Do Scaling Laws Hold at Toy Scale?

Training transformers from 100K to 10M parameters and fitting power laws. Testing whether the Chinchilla scaling relationship holds on TinyStories.

Scaling laws are how frontier labs decide how big to make a model before they train it. Kaplan et al. (2020) showed that LLM validation loss follows a smooth power law as model size increases. Hoffmann et al. (2022, “Chinchilla”) refined this, demonstrating that there’s a compute-optimal ratio of parameters to training tokens. These results let you predict loss from small runs and extrapolate up, saving millions of dollars in wasted compute.

But all of this was established at scale. Hundreds of millions to billions of parameters. The question I wanted to answer: does the relationship hold when you go the other direction? Does loss still follow a power law when your models are 100K to 10M parameters, trained on children’s stories?


The power law

The core relationship is:

L(N) = a * N^(-b) + c

L is validation loss. N is parameter count. The constant c represents irreducible loss, the best you could possibly do given the data distribution. The term a * N^(-b) is the reducible loss, the gap between your model and the theoretical minimum.

On a log-log plot, this is a straight line (above the floor set by c). That linearity is what makes scaling laws useful. If five small training runs fall on a line, you can draw the line forward and estimate the loss at 10x the parameters without running the experiment.

Chinchilla’s contribution was showing that parameter count alone isn’t the whole story. There’s an optimal ratio of parameters to training tokens, roughly 1:20. A 1B parameter model should see about 20B tokens. Train on too few tokens and the model underfits. Train on too many and you waste compute that would have been better spent on a larger model.


The setup

I trained five decoder-only transformers on TinyStories, a dataset of simple English stories written at a young child’s reading level. The model configs span two orders of magnitude:

Modeld_modelHeadsLayersd_ff~Params
100K6422128~100K
500K12843256~500K
1M19244384~1M
3M25686512~3M
10M38488768~10M

Each model uses the same architecture: token embeddings, learned positional embeddings, pre-norm transformer blocks with GELU activations, and a tied output head. The training setup is identical across all five: same learning rate, same batch size, same sequence length, same number of training tokens. The only variable is model size.

After training, I take the final validation loss for each model and fit the power law L(N) = a * N^(-b) + c using scipy’s curve_fit. Then I compute R-squared to see how well the curve matches the data.


What happens at toy scale

The short answer: the power law fits. Five data points, but the R-squared is high and the fitted curve passes through all five points without visible deviation.

TinyStories is a narrow domain. The vocabulary is simple, the grammar is repetitive, and the stories follow predictable patterns. You might expect the scaling behavior to break down because the dataset itself has limited complexity. A 10M parameter model might be overkill for predicting “Once upon a time” over and over.

But the power law doesn’t care about the domain. It describes how reducible loss shrinks as you add capacity. Even in a simple domain, there’s structure at every scale. The 100K model can learn common words and basic grammar. The 500K model picks up longer-range dependencies. The 3M model starts capturing narrative patterns. Each jump in parameters buys you something, and the rate at which it buys you something follows the curve.

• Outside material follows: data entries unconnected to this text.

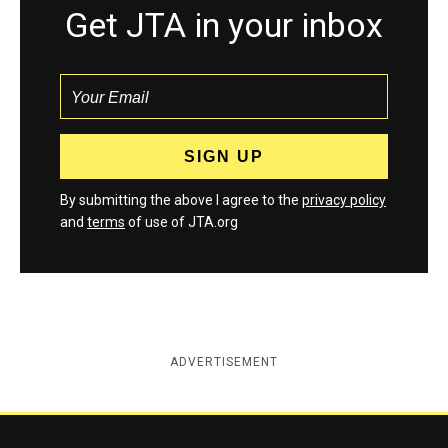
Get JTA in your inbox
By submitting the above I agree to the
privacy policy
and
terms
of use of JTA.org
ADVERTISEMENT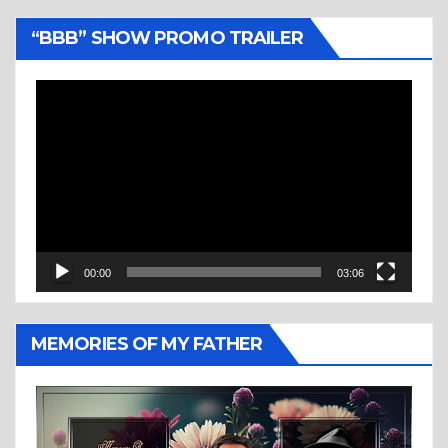
“BBB” SHOW PROMO TRAILER
Video
Player
00:00
03:06
MEMORIES OF MY FATHER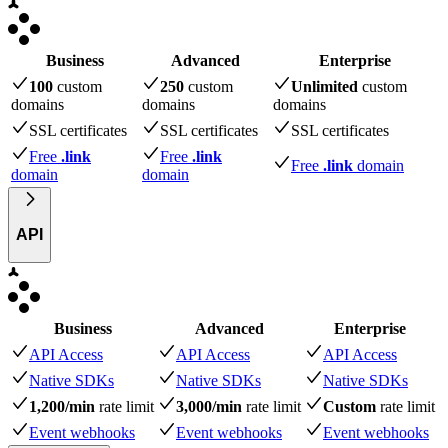
Business
Advanced
Enterprise
100
custom
250
custom
Unlimited
custom
domains
domains
domains
SSL certificates
SSL certificates
SSL certificates
Free
.link
Free
.link
Free
.link
domain
domain
domain
API
Business
Advanced
Enterprise
API Access
API Access
API Access
Native SDKs
Native SDKs
Native SDKs
1,200/min
rate limit
3,000/min
rate limit
Custom
rate limit
Event webhooks
Event webhooks
Event webhooks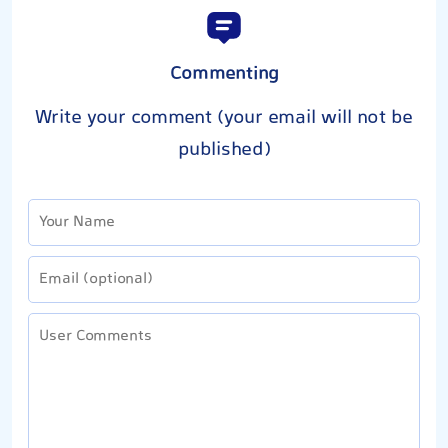
Commenting
Write your comment (your email will not be
published)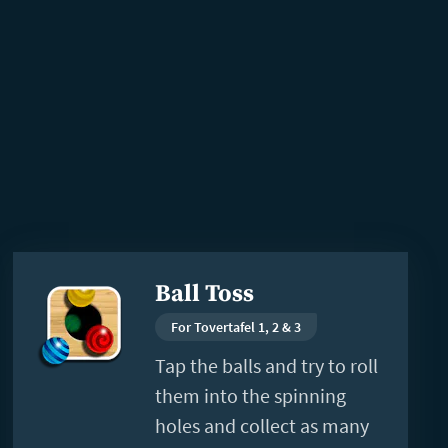
Read
Ball Toss
more
For Tovertafel 1, 2 & 3
Tap the balls and try to roll
them into the spinning
holes and collect as many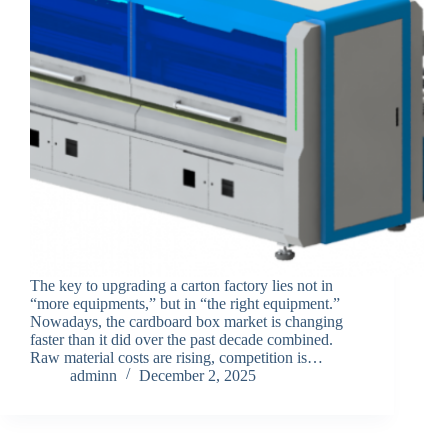
The key to upgrading a carton factory lies not in
“more equipments,” but in “the right equipment.”
Nowadays, the cardboard box market is changing
faster than it did over the past decade combined.
Raw material costs are rising, competition is…
adminn
December 2, 2025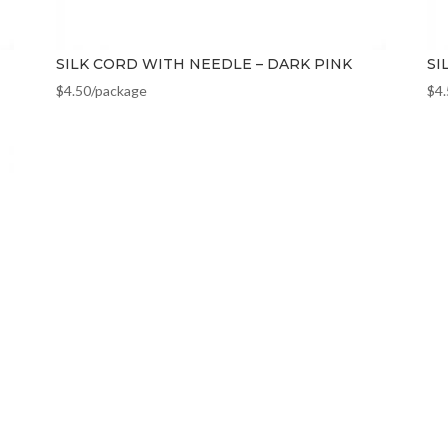
SILK CORD WITH NEEDLE – DARK PINK
SI
$
4.50
/package
$
4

The c parameter, the irreducible loss floor, is the interesting one. On TinyStories, it’s lower than you’d see on a broad web corpus, which makes sense. Children’s stories are more predictable than the internet. The b exponent, which controls how steeply loss drops with scale, is also informative. A steeper curve means each additional parameter does more work.


Why this matters

Scaling laws are not just a frontier lab concern. If you’re training any model, knowing the shape of the loss curve helps you make decisions. Should I double my model size or double my data? Is the model I’m training close to the irreducible loss, or is there still room to push?

The fact that the power law holds at toy scale means you can run these experiments cheaply. Train three or four small models, fit the curve, and predict whether scaling up will actually help before committing the compute.

It also means scaling laws are more fundamental than they might appear. The relationship between capacity and loss seems to hold across a wide range of scales, from children’s stories to internet-scale pretraining.


Try it

git clone https://github.com/amaljithkuttamath/scaling-laws.git
cd scaling-laws
pip install -r requirements.txt
python run.py

The full run trains all five models, fits the power law, and generates plots in results/. On an M-series Mac with MPS, it finishes in about 30 minutes. For a quick check on CPU, pass --tokens-per-model 500000 to reduce training time.

The code is MIT licensed. The plots and raw data land in results/, ready to drop into a paper or presentation.